A foot in both worlds
Ed Malloy is
perhaps the best example of how Fairfield has melded small town Iowa values
with the exotic culture inspired by Maharishi Mahesh Yogi. Malloy is an
immigrant from New York, practices TM and lives in a spacious and handsome home
built to the exacting Vedic principles. He moves comfortably among traditional
and nontraditional Fairfield, which is evident from his support by voters for
more than a decade.
Malloy says
Fairfield’s can-do culture begins with setting ambitious goals, but
achievements are celebrated by the entire community, not just the strong core
of transcendental meditation followers fed by Maharishi University.
In Fairfield, Malloy said, “people go out and manufacture
their dreams. When we all share the pride, that’s when everything changes.”
Classroom building is a lesson in sustainability
Fairfield, Ia. – Maharishi University of Management here set out three years ago to build a new classroom building for its sustainable living program that lived up to the department’s mission. The finished product may be the greenest building in Iowa.
The building is constructed of compressed-earthen blocks manufactured by students on site and load-bearing timbers consisting of full-size aspen tree trunks. It generates more energy than it consumes. It collects and treats rainwater from the roof for drinking and flushing. Daylight supplies two-thirds of light in classrooms and offices during the day. Passive and active solar energy is stored in 600 tons of earthen blocks and a 5,000-gallon water tank, which is supplemented with wind-generated electricity. It has a greenhouse for growing plants indoors and edible landscaping outdoors.
The Schwartz-Guich Sustainable Living Center is performing exactly as intended. In fact, it is “exceeding our expectations in energy efficiency in cooling and heating seasons,” said Lawrence Gamble, professor of sustainable living at MUM and an irrepressible evangelist on the subject of renewable energy and natural resource conservation.
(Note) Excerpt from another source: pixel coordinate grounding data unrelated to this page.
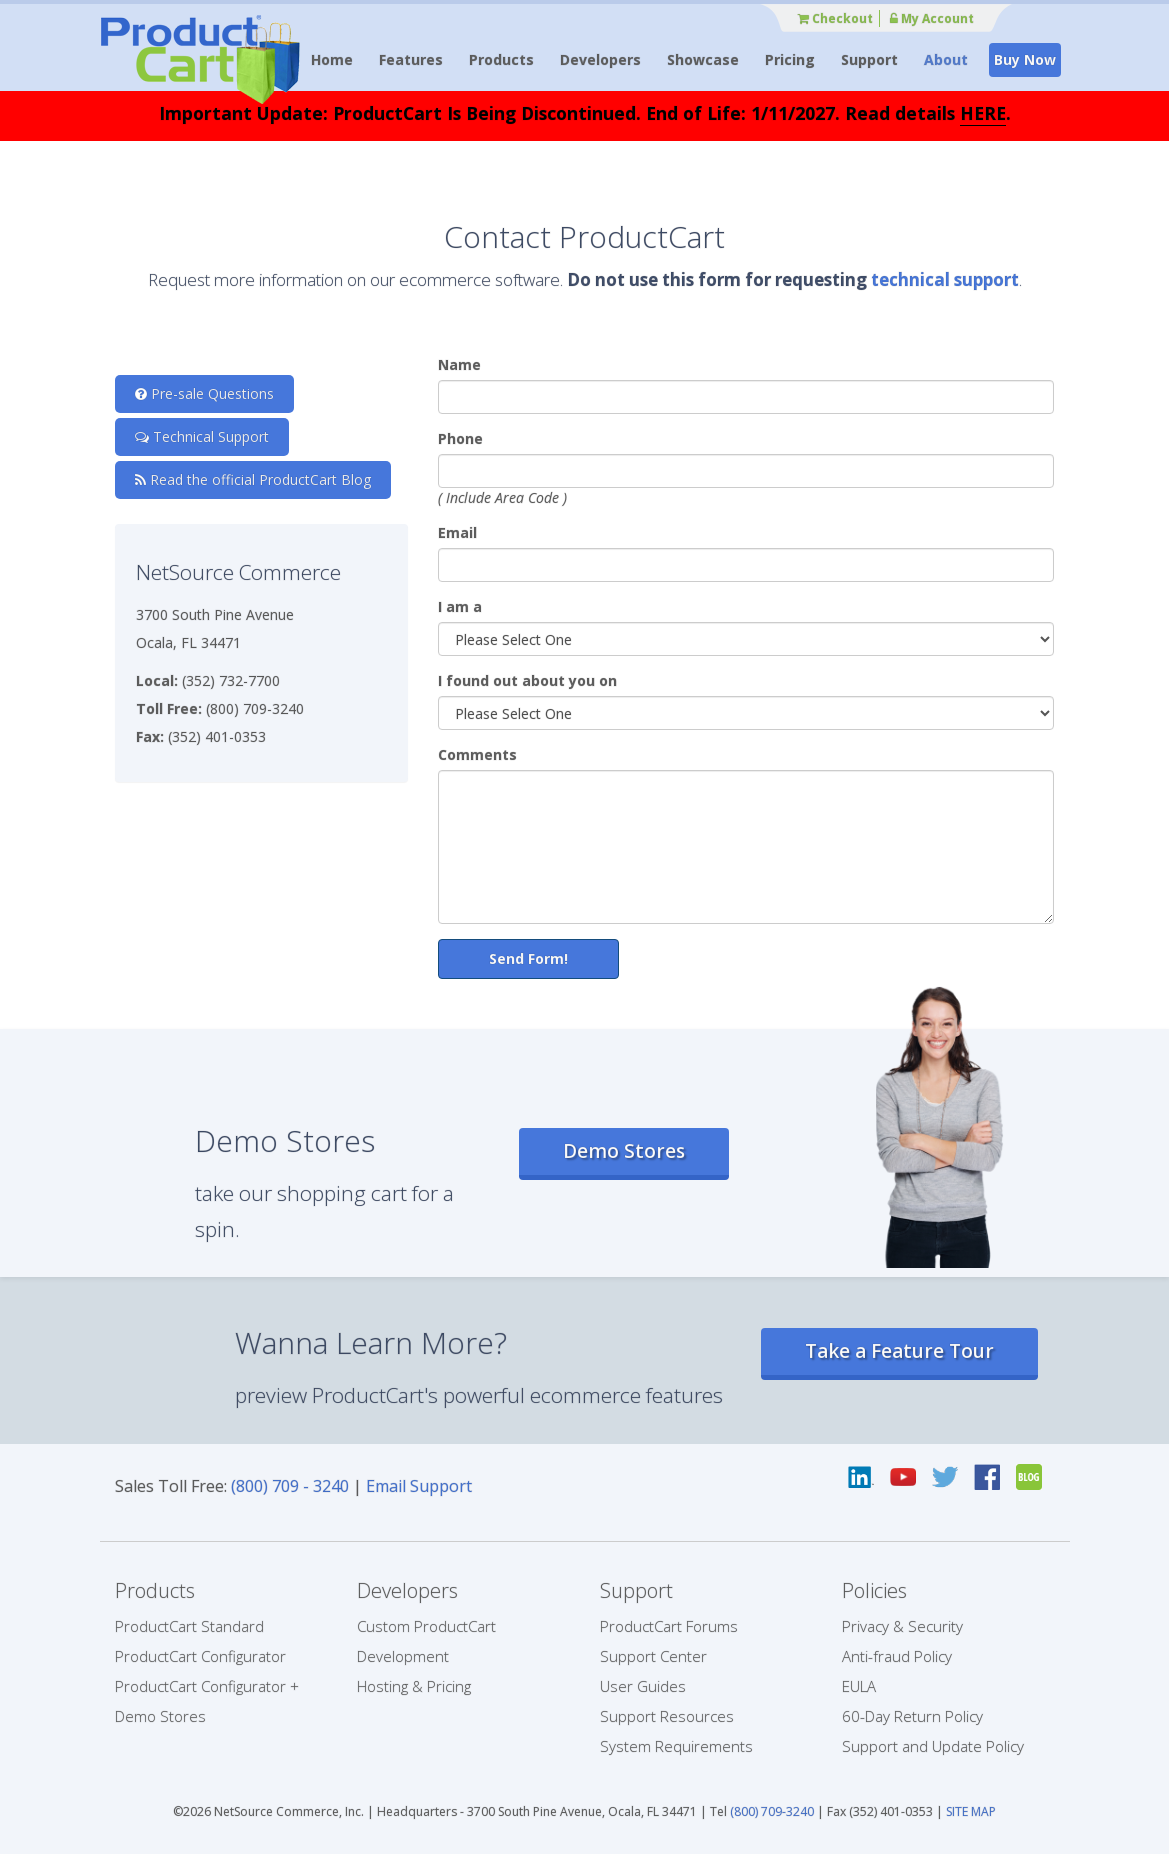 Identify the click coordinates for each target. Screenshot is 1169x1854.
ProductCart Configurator (200, 1656)
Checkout (835, 18)
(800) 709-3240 (772, 1811)
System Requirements (676, 1746)
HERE (983, 113)
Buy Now (1025, 59)
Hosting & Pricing (414, 1686)
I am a (460, 606)
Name (459, 364)
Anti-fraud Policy (897, 1656)
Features (411, 59)
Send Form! (528, 958)
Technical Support (202, 436)
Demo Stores (624, 1151)
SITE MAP (971, 1811)
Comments (477, 754)
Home (332, 59)
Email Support (419, 1486)
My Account (932, 18)
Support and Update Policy (933, 1746)
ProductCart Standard (189, 1626)
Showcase (703, 59)
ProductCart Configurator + (207, 1686)
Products (501, 59)
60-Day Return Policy (912, 1716)
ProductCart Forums (669, 1626)
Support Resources (667, 1716)
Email (457, 532)
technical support (945, 279)
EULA (859, 1686)
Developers (600, 59)
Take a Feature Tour (899, 1351)
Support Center (653, 1656)
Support (869, 59)
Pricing (790, 59)
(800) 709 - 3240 (290, 1486)
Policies (874, 1590)
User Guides (643, 1686)
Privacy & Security (902, 1626)
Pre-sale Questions (204, 393)
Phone (460, 438)
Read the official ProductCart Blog (253, 479)
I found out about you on (527, 680)
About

Standing beside the center’s electric meter outside the building recently, Gamble pointed to the spinning wheel that measures electric consumption. The wheel was going backward, however, meaning the building was returning power to the electric grid. In fact, according to Gamble, the center produces about a third more energy than it consumes. And it consumes less than a quarter of what an ordinary building of the same size would consume.
Besides employing nearly every imaginable green building technique, the Sustainable Living Center design follows the principles of Maharishi Vedic architecture, an ancient design philosophy from India that puts buildings in harmony with nature. It is hard to imagine a building that does a better job of meeting that goal.